The basket and its contents were left sprawled on the bed as he headed down the stairs, taking two steps at a time. The cab door flew open. There was a radio phone in the truck. His hands shook as he dialed the number. Woody Creek. The stable where she kept her horses, the one with the high barn where he had once chased her round and round until he caught her – hay all over the two of them.
The drive to the stable took forty minutes. The horseman remembered him well. “Yes, she took the Paso Fino two days ago, before the storm.” The horseman hit the desk with his fist and shook his head in embarrassment, mumbling something about making a trip into the foothills. “I assumed,” he began, his face red. He shook his head again and immediately offered a horse and a guide as well, because the snow showed no sign of abating. He glanced over at Gil’s fine leather jacket and offered whatever he had -- water proof jackets, pants and decent work boots, along with heavy chaps and ponchos.

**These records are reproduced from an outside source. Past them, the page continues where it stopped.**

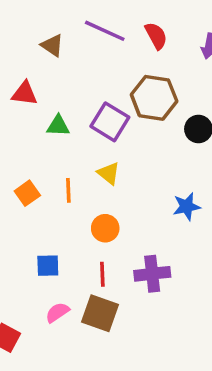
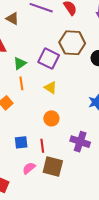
green triangle: (58, 126) -> (20, 63), turned -32
orange line: (68, 190) -> (21, 83), moved
red line: (102, 274) -> (42, 146), moved
purple cross: (152, 274) -> (80, 142), turned 30

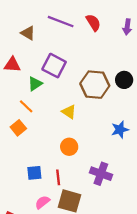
brown hexagon: (72, 43) -> (95, 85), moved
purple square: (49, 59) -> (54, 66), moved
orange line: (21, 83) -> (26, 106), moved, turned -40

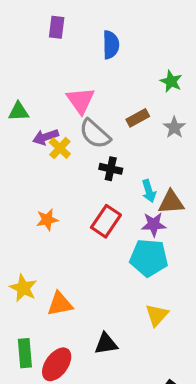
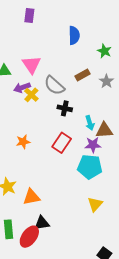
blue semicircle: (111, 45) -> (74, 35), moved
pink triangle: (81, 100) -> (31, 65), moved
black triangle: (106, 344) -> (42, 223), moved

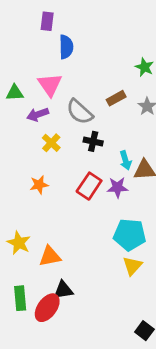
blue semicircle: (74, 35) -> (66, 47), moved
yellow cross: (31, 95) -> (51, 143), moved
purple star: (93, 145) -> (117, 187), moved
cyan pentagon: (90, 167) -> (130, 235), moved

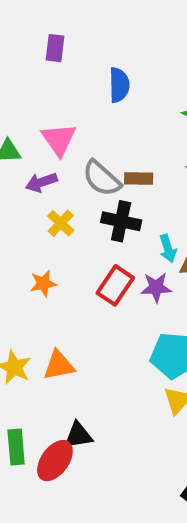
blue semicircle: (66, 47) -> (119, 85), moved
brown rectangle: (116, 98) -> (139, 178), moved, turned 30
black cross: (93, 141) -> (121, 221), size x1.4
orange triangle: (50, 256) -> (59, 365), moved

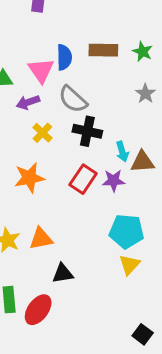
blue semicircle: (119, 85) -> (64, 57), moved
brown rectangle: (139, 178) -> (103, 50), moved, size x1.4
orange star: (43, 284) -> (29, 178), size x1.5
black triangle: (78, 435) -> (63, 273), moved

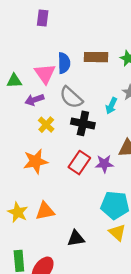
cyan arrow: (122, 152) -> (111, 106), moved, turned 42
yellow triangle: (129, 265) -> (117, 232), turned -30
black triangle: (63, 273) -> (76, 238), moved

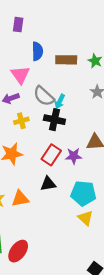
blue semicircle: (64, 63) -> (37, 51), moved
cyan arrow: (111, 106) -> (60, 101), moved
yellow cross: (46, 125) -> (21, 121), turned 32
black triangle: (76, 238) -> (48, 184), moved

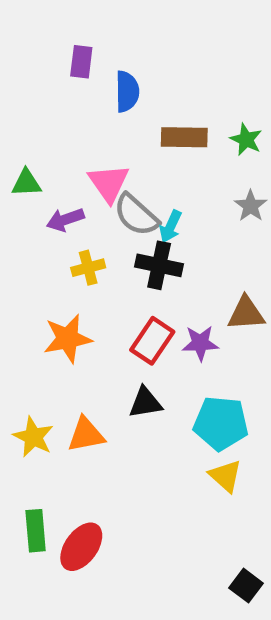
blue semicircle: (37, 51) -> (127, 91), moved
pink triangle: (20, 75) -> (109, 183), moved

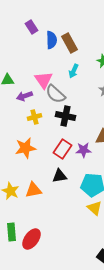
purple rectangle: (81, 62) -> (32, 27), turned -40
brown rectangle: (184, 137) -> (70, 43), moved, turned 60
cyan arrow: (171, 226) -> (74, 71), moved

Gil changed in an unheated room standing barefoot on a cement floor littered with old hay, full of memories about the last time they were here together. Meanwhile a stable hand readied the horse with a good supply of food, ropes and heavy tarps. The guide was a small dark man with leathery skin and he was intently adjusting a leather girth on a sturdy looking Appaloosa when Gil emerged from the cold dressing room.
“This is Tamosa, the best guide I have,” said the stable owner, “his family has lived in these mountains for generations and there isn’t a trail he doesn’t know. He is a precise and calm man, very quiet, ” the horseman added, “and expert at tracking both animals and men.”

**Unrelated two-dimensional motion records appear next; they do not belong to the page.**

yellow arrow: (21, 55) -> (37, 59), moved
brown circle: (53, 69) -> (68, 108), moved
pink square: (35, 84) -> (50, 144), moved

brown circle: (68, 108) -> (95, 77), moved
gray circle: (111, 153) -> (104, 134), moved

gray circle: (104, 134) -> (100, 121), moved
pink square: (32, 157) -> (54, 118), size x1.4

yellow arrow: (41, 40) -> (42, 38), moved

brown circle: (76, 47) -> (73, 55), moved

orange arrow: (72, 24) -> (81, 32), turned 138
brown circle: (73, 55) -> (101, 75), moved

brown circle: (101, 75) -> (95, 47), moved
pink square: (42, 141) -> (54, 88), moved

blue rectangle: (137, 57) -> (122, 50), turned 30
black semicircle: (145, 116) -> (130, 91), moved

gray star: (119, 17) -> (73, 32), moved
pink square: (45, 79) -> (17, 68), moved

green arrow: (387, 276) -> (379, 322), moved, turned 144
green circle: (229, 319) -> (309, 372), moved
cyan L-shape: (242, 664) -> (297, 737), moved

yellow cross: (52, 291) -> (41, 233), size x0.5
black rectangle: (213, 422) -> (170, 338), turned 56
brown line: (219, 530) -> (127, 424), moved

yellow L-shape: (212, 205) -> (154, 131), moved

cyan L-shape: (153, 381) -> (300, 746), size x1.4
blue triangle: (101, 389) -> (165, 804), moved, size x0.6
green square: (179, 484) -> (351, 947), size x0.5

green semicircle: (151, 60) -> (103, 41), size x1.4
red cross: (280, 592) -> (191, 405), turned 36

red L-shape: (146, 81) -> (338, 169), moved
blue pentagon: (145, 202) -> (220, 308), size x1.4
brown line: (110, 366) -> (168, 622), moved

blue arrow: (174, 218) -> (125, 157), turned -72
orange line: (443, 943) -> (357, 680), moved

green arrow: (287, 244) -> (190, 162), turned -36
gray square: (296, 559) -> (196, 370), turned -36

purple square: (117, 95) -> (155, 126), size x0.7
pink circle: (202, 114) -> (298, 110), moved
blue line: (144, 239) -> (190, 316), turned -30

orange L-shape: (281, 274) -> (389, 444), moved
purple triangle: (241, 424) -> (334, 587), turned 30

The guide glanced up, patted his horse, stood and extended his hand to Gil. His eyes sparkled. If he recognized him, he gave no sign of it. Perhaps the horseman had explained, perhaps not. Tamosa said nothing, offering a tip of his head as his only acknowledgement.
Even in blowing snow they made good progress for the next two hours. The horses were sure footed in spite of the rising elevation. Tamosa was everything the stable owner promised. He knew the location of every trail in and out of the region, where there would be clean water and the most likely places of finding shelter. By early afternoon they reached the moderate sized river that skirts the edge of the mountainous region. The rolling hills were behind them and much further back, the shorn fields and the tree house. Here the trail divided. Tamosa explained that one trail would begin to climb, winding its way ever higher until all trees and brush were left behind and only walls of stone and boulders remained. The other trail meandered back and forth across the river for many miles, always linking to trails that climbed steeply into the mountains. With a clipped nod Tamosa turned his horse onto the river trail. They rode in silence for another hour.